# Critical visa application



## krish_indian (Nov 12, 2018)

Dear All,

I applied for Critical visa application on 30th October 2018 along with SAQA and IITPSA .

Any chance to get Critical visa in one month time. I have 15 + years experience in IT and 3 years worked in South Africa with ICT work permit.

Thanks


----------



## mr139 (Jul 1, 2018)

krish_indian said:


> Dear All,
> 
> I applied for Critical visa application on 30th October 2018 along with SAQA and IITPSA .
> 
> ...



Hi ,

I am also planing to apply CSV later this week..

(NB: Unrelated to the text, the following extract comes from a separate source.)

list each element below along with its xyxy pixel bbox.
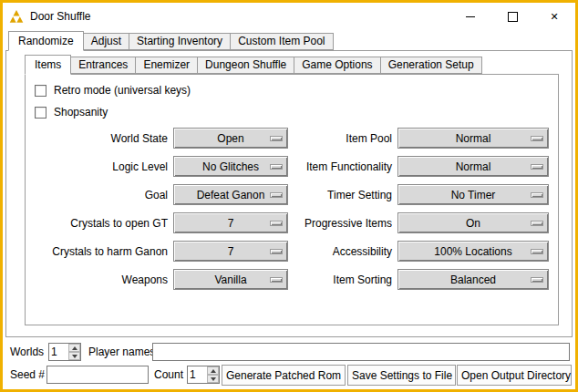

1. Did you apply with or without employment letter.
2.In which VFS did you submit your application?


----------



## Ronny (Sep 29, 2018)

Hi

Depending on where you have submitted, it may take between 8-12 weeks before your application can be finalized


----------



## suninaya (Dec 20, 2018)

Hi Krish, when you submitted your application for CSV what did u submit for the following document:

"Copy of South Africa Government Gazzette (Immigration Act.2002), please refer to DHA website (applicable for Delhi, Gurgaon, Jaipur & Kolkata)"


----------



## terryZW (Jun 26, 2017)

suninaya said:


> Hi Krish, when you submitted your application for CSV what did u submit for the following document:
> 
> "Copy of South Africa Government Gazzette (Immigration Act.2002), please refer to DHA website (applicable for Delhi, Gurgaon, Jaipur & Kolkata)"


https://www.vfsglobal.com/dha/southafrica/pdf/immigration_critical_skills_160416.pdf


----------



## suninaya (Dec 20, 2018)

Thanks


----------